The BBC has been accused of mishandling an investigation into a high-profile presenter accused of paying a vulnerable teenager thousands of pounds for explicit pictures and videos.
The unidentified presenter is alleged to have sent more than £35,000 to the then teenager, beginning three years ago when they were 17, which they are said to have used to fund a crack cocaine addiction.
Dame Caroline Dinenage, who chairs the the culture, media and sport committee, said she was concerned that the corporation had taken “a very long time” to investigate the allegations, during which time the star had allegedly sent additional payments to the teenager and continued to broadcast on the BBC.
The recipient’s mother said she blamed the BBC presenter for “destroying my child’s life” and “felt sick” when she saw he was still on television after first making a complaint.
Dame Priti Patel, the former home secretary, said the response from the BBC had been “derisory” and called for a “full and transparent investigation”. She added: “The BBC, which is funded by licence fee-payers, has become a faceless and unaccountable organisation.”

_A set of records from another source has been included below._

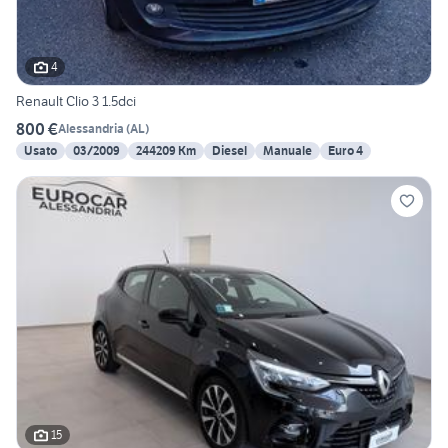
4
Renault Clio 3 1.5dci
800 €
Alessandria
(
AL
)
Usato
03/2009
244209 Km
Diesel
Manuale
Euro 4
15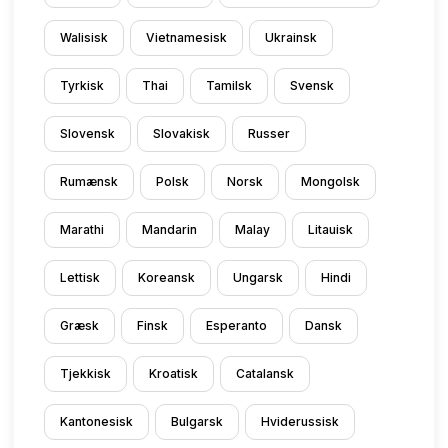
Walisisk
Vietnamesisk
Ukrainsk
Tyrkisk
Thai
Tamilsk
Svensk
Slovensk
Slovakisk
Russer
Rumænsk
Polsk
Norsk
Mongolsk
Marathi
Mandarin
Malay
Litauisk
Lettisk
Koreansk
Ungarsk
Hindi
Græsk
Finsk
Esperanto
Dansk
Tjekkisk
Kroatisk
Catalansk
Kantonesisk
Bulgarsk
Hviderussisk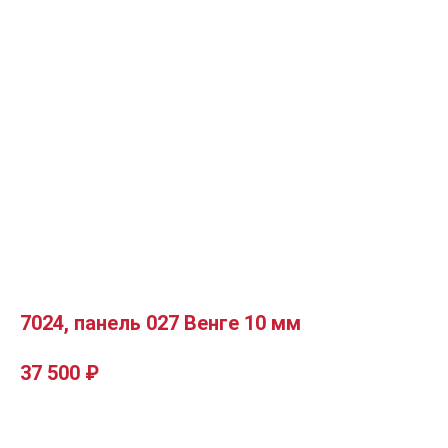
7024, панель 027 Венге 10 мм
37 500
₽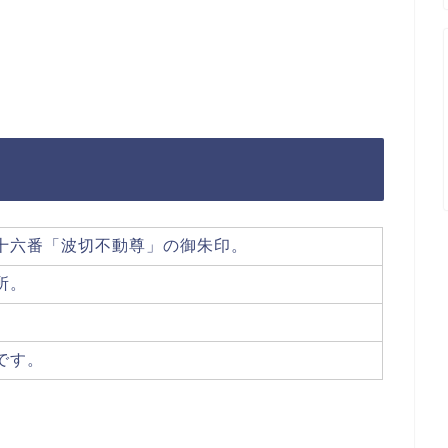
十六番「波切不動尊」の御朱印。
所。
です。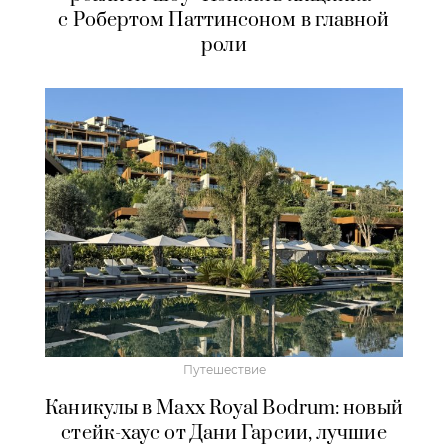
с Робертом Паттинсоном в главной
роли
Путешествие
Каникулы в Maxx Royal Bodrum: новый
стейк-хаус от Дани Гарсии, лучшие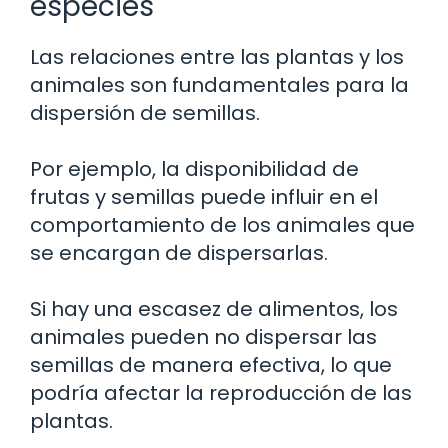
especies
Las relaciones entre las plantas y los
animales son fundamentales para la
dispersión de semillas.
Por ejemplo, la disponibilidad de
frutas y semillas puede influir en el
comportamiento de los animales que
se encargan de dispersarlas.
Si hay una escasez de alimentos, los
animales pueden no dispersar las
semillas de manera efectiva, lo que
podría afectar la reproducción de las
plantas.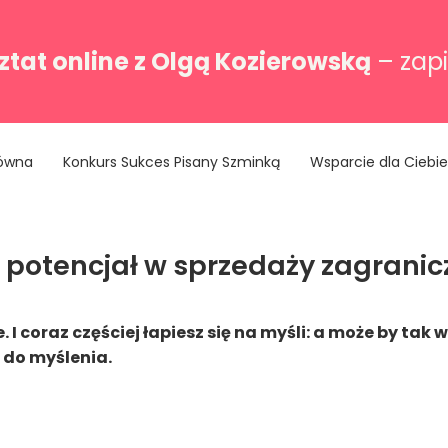
tat online z Olgą Kozierowską
– zapi
łówna
Konkurs Sukces Pisany Szminką
Wsparcie dla Ciebie
 potencjał w sprzedaży zagranicz
 I coraz częściej łapiesz się na myśli: a może by ta
ą do myślenia.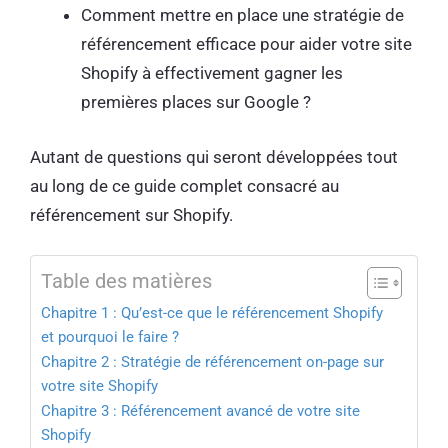
Comment mettre en place une stratégie de
référencement efficace pour aider votre site
Shopify à effectivement gagner les
premières places sur Google ?
Autant de questions qui seront développées tout
au long de ce guide complet consacré au
référencement sur Shopify.
Table des matières
Chapitre 1 : Qu’est-ce que le référencement Shopify
et pourquoi le faire ?
Chapitre 2 : Stratégie de référencement on-page sur
votre site Shopify
Chapitre 3 : Référencement avancé de votre site
Shopify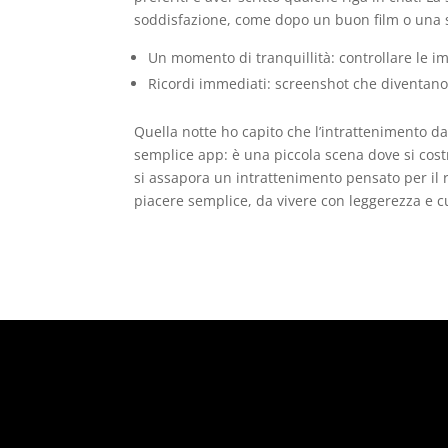
soddisfazione, come dopo un buon film o una s
Un momento di tranquillità: controllare le im
Ricordi immediati: screenshot che diventano r
Quella notte ho capito che l’intrattenimento d
semplice app: è una piccola scena dove si costru
si assapora un intrattenimento pensato per il 
piacere semplice, da vivere con leggerezza e cu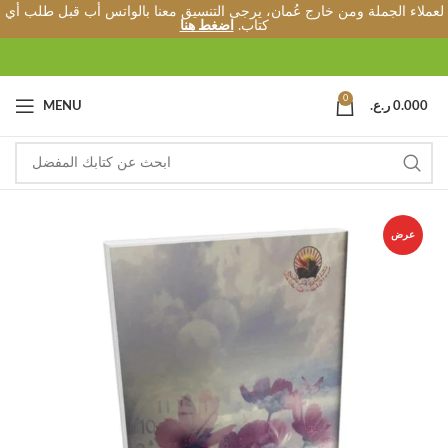
لعملاء الجملة ومن خارج عُمان، يرجى التنسيق معنا بالواتس أب قبل طلب أي
كتاب.
اضغط هنا
0
0.000
ر.ع.
MENU
عرض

On Saturday, senior presenters at the broadcaster publicly denied being the person at the centre of the allegations amid wild and widespread speculation over the identity of the man.

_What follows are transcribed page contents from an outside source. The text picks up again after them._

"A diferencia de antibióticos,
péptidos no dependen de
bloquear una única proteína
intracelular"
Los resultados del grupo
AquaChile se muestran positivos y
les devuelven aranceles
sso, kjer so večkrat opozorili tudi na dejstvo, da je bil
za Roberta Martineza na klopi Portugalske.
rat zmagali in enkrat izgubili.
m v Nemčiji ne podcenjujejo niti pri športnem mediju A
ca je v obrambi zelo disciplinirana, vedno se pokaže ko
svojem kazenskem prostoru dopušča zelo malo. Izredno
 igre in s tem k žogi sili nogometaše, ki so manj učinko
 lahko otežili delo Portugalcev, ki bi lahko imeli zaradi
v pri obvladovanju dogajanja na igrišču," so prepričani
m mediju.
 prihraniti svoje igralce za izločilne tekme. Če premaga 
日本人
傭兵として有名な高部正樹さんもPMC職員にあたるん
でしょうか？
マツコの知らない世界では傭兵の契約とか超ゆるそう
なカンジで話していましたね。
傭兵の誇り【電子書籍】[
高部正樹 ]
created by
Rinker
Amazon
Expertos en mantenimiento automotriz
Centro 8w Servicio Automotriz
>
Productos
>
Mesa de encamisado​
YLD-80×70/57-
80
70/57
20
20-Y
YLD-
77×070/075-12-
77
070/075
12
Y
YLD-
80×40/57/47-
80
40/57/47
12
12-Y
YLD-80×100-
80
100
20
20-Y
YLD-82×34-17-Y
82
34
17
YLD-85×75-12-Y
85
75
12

In the hours after the story was first reported by The Sun, Jeremy Vine and Rylan Clark, both Radio 2 presenters, issued statements denying they were involved.

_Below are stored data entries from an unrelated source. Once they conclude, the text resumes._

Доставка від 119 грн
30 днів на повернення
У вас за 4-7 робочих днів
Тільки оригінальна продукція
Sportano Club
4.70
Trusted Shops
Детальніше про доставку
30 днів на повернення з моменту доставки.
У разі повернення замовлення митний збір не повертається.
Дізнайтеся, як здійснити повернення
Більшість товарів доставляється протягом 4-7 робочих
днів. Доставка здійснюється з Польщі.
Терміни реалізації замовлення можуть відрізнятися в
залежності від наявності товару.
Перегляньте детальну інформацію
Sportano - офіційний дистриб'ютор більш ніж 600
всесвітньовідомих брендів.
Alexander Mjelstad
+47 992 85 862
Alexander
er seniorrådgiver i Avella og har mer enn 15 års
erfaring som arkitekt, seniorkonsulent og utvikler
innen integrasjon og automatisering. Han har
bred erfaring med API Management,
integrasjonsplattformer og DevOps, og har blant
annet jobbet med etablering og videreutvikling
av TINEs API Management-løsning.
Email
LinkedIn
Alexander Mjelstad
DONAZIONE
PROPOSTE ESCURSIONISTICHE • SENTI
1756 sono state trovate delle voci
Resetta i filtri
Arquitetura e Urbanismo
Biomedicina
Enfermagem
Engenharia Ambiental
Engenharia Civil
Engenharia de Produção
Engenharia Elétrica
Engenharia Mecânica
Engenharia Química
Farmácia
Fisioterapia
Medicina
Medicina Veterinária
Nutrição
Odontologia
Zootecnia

Writing on Twitter, Vine said: “Just to say I’m very much looking forward to hosting my radio show on Monday – whoever the “BBC Presenter” in the news is, I have the same message for you as Rylan did earlier: it certainly ain’t me.”
Dame Caroline said publicly-funded broadcasters had a responsibility to ensure there was a workplace that stopped “gods of broadcasting” from using their “exceptional power and influence” for personal gain.
She added: “Where these issues are reported ... it’s absolutely vital that they have the right systems and processes in place that they can be investigated and dealt with very quickly. We do need to make sure that HR take allegations of this type incredibly seriously.
“The BBC should investigate this with great speed and thoroughness, because clearly this is a matter of great concern.”
Dame Andrea Jenkyns, the MP for Morely and Outwood, said: “The public deserve to know what the BBC did to investigate why a taxpayer-funded presenter was sending thousands of pounds in cash to a 17-year-old teenager.”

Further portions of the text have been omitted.